# Work required:
The required result is a copy of each line below in which "warto" appears.

★ ★ ★ ★

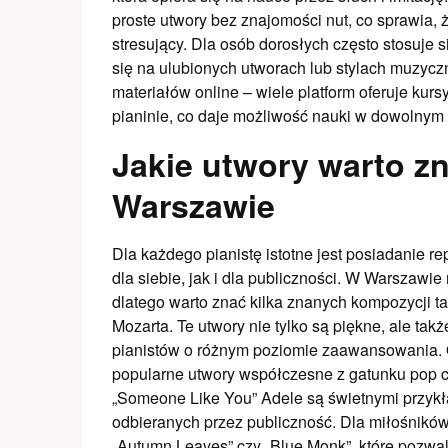
proste utwory bez znajomości nut, co sprawia, ż
stresujący. Dla osób dorosłych często stosuje s
się na ulubionych utworach lub stylach muzyc
materiałów online – wiele platform oferuje kurs
pianinie, co daje możliwość nauki w dowolnym 
Jakie utwory warto zn
Warszawie
Dla każdego pianistę istotne jest posiadanie 
dla siebie, jak i dla publiczności. W Warszawi
dlatego warto znać kilka znanych kompozycji t
Mozarta. Te utwory nie tylko są piękne, ale ta
pianistów o różnym poziomie zaawansowania. 
popularne utwory współczesne z gatunku pop czy
„Someone Like You” Adele są świetnymi przykł
odbieranych przez publiczność. Dla miłośników
„Autumn Leaves” czy „Blue Monk”, które pozwal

★ ★ ★ ★

# Output for this task:
Jakie utwory warto zn
dlatego warto znać kilka znanych kompozycji t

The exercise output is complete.